◆ What to work on
Transcribe the data below in full, exactly.

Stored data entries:
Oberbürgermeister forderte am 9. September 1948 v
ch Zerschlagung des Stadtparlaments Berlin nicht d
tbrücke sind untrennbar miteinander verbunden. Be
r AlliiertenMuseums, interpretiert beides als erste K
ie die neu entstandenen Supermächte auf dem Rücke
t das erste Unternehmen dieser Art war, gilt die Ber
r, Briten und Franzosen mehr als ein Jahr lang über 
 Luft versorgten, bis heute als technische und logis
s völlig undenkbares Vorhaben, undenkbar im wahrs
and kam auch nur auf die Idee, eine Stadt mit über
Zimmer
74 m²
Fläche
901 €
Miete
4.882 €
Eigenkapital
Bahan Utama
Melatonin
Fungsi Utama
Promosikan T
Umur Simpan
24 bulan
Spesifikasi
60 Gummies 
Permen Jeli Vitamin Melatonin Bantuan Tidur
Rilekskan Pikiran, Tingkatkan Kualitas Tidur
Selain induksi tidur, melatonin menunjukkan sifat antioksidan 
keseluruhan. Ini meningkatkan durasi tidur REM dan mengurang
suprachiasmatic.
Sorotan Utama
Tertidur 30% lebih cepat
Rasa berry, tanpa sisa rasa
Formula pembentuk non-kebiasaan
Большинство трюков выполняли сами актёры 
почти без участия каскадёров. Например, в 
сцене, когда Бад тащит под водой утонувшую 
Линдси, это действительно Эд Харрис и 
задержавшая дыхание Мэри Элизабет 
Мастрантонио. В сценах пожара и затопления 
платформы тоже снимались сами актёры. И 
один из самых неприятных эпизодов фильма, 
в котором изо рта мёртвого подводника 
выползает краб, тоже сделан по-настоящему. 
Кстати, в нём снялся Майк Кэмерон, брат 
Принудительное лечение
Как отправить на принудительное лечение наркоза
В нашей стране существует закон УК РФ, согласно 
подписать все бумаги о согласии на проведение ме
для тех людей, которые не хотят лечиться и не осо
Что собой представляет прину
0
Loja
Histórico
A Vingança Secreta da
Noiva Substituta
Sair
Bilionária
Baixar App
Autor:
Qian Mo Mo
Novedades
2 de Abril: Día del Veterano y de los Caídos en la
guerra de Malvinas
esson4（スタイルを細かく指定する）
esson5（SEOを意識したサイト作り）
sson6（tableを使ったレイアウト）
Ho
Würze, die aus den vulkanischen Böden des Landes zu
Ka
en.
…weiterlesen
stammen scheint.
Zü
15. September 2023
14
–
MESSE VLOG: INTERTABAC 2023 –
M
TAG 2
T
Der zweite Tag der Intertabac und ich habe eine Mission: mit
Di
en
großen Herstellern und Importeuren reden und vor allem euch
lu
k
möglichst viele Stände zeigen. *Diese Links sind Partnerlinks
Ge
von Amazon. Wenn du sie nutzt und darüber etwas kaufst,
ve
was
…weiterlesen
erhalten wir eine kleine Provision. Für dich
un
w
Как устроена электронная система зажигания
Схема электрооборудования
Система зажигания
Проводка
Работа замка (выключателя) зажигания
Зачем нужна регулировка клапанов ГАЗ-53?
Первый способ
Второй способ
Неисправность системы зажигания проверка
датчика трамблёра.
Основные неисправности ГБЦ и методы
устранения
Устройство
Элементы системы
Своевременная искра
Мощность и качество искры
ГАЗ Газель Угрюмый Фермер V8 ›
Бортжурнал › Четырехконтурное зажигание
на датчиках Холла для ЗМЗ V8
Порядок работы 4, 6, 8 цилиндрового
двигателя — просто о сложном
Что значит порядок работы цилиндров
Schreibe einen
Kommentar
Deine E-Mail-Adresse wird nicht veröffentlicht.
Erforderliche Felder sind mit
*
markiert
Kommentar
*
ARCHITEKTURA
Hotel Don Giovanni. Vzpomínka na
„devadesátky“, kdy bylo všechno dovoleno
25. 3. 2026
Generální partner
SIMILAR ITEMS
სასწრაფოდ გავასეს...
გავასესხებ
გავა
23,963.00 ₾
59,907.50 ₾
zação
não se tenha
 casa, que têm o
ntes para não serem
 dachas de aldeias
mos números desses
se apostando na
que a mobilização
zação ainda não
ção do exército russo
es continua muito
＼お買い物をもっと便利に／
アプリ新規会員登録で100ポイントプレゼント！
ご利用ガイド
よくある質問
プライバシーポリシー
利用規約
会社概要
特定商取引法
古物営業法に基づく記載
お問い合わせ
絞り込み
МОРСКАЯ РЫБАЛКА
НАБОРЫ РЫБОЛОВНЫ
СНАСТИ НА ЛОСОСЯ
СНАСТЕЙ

◆ Written solution
Oberbürgermeister forderte am 9. September 1948 v
ch Zerschlagung des Stadtparlaments Berlin nicht d
tbrücke sind untrennbar miteinander verbunden. Be
r AlliiertenMuseums, interpretiert beides als erste K
ie die neu entstandenen Supermächte auf dem Rücke
t das erste Unternehmen dieser Art war, gilt die Ber
r, Briten und Franzosen mehr als ein Jahr lang über 
 Luft versorgten, bis heute als technische und logis
s völlig undenkbares Vorhaben, undenkbar im wahrs
and kam auch nur auf die Idee, eine Stadt mit über
Zimmer
74 m²
Fläche
901 €
Miete
4.882 €
Eigenkapital
Bahan Utama
Melatonin
Fungsi Utama
Promosikan T
Umur Simpan
24 bulan
Spesifikasi
60 Gummies 
Permen Jeli Vitamin Melatonin Bantuan Tidur
Rilekskan Pikiran, Tingkatkan Kualitas Tidur
Selain induksi tidur, melatonin menunjukkan sifat antioksidan 
keseluruhan. Ini meningkatkan durasi tidur REM dan mengurang
suprachiasmatic.
Sorotan Utama
Tertidur 30% lebih cepat
Rasa berry, tanpa sisa rasa
Formula pembentuk non-kebiasaan
Большинство трюков выполняли сами актёры 
почти без участия каскадёров. Например, в 
сцене, когда Бад тащит под водой утонувшую 
Линдси, это действительно Эд Харрис и 
задержавшая дыхание Мэри Элизабет 
Мастрантонио. В сценах пожара и затопления 
платформы тоже снимались сами актёры. И 
один из самых неприятных эпизодов фильма, 
в котором изо рта мёртвого подводника 
выползает краб, тоже сделан по-настоящему. 
Кстати, в нём снялся Майк Кэмерон, брат 
Принудительное лечение
Как отправить на принудительное лечение наркоза
В нашей стране существует закон УК РФ, согласно 
подписать все бумаги о согласии на проведение ме
для тех людей, которые не хотят лечиться и не осо
Что собой представляет прину
0
Loja
Histórico
A Vingança Secreta da
Noiva Substituta
Sair
Bilionária
Baixar App
Autor:
Qian Mo Mo
Novedades
2 de Abril: Día del Veterano y de los Caídos en la
guerra de Malvinas
esson4（スタイルを細かく指定する）
esson5（SEOを意識したサイト作り）
sson6（tableを使ったレイアウト）
Ho
Würze, die aus den vulkanischen Böden des Landes zu
Ka
en.
…weiterlesen
stammen scheint.
Zü
15. September 2023
14
–
MESSE VLOG: INTERTABAC 2023 –
M
TAG 2
T
Der zweite Tag der Intertabac und ich habe eine Mission: mit
Di
en
großen Herstellern und Importeuren reden und vor allem euch
lu
k
möglichst viele Stände zeigen. *Diese Links sind Partnerlinks
Ge
von Amazon. Wenn du sie nutzt und darüber etwas kaufst,
ve
was
…weiterlesen
erhalten wir eine kleine Provision. Für dich
un
w
Как устроена электронная система зажигания
Схема электрооборудования
Система зажигания
Проводка
Работа замка (выключателя) зажигания
Зачем нужна регулировка клапанов ГАЗ-53?
Первый способ
Второй способ
Неисправность системы зажигания проверка
датчика трамблёра.
Основные неисправности ГБЦ и методы
устранения
Устройство
Элементы системы
Своевременная искра
Мощность и качество искры
ГАЗ Газель Угрюмый Фермер V8 ›
Бортжурнал › Четырехконтурное зажигание
на датчиках Холла для ЗМЗ V8
Порядок работы 4, 6, 8 цилиндрового
двигателя — просто о сложном
Что значит порядок работы цилиндров
Schreibe einen
Kommentar
Deine E-Mail-Adresse wird nicht veröffentlicht.
Erforderliche Felder sind mit
*
markiert
Kommentar
*
ARCHITEKTURA
Hotel Don Giovanni. Vzpomínka na
„devadesátky“, kdy bylo všechno dovoleno
25. 3. 2026
Generální partner
SIMILAR ITEMS
სასწრაფოდ გავასეს...
გავასესხებ
გავა
23,963.00 ₾
59,907.50 ₾
zação
não se tenha
 casa, que têm o
ntes para não serem
 dachas de aldeias
mos números desses
se apostando na
que a mobilização
zação ainda não
ção do exército russo
es continua muito
＼お買い物をもっと便利に／
アプリ新規会員登録で100ポイントプレゼント！
ご利用ガイド
よくある質問
プライバシーポリシー
利用規約
会社概要
特定商取引法
古物営業法に基づく記載
お問い合わせ
絞り込み
МОРСКАЯ РЫБАЛКА
НАБОРЫ РЫБОЛОВНЫ
СНАСТИ НА ЛОСОСЯ
СНАСТЕЙ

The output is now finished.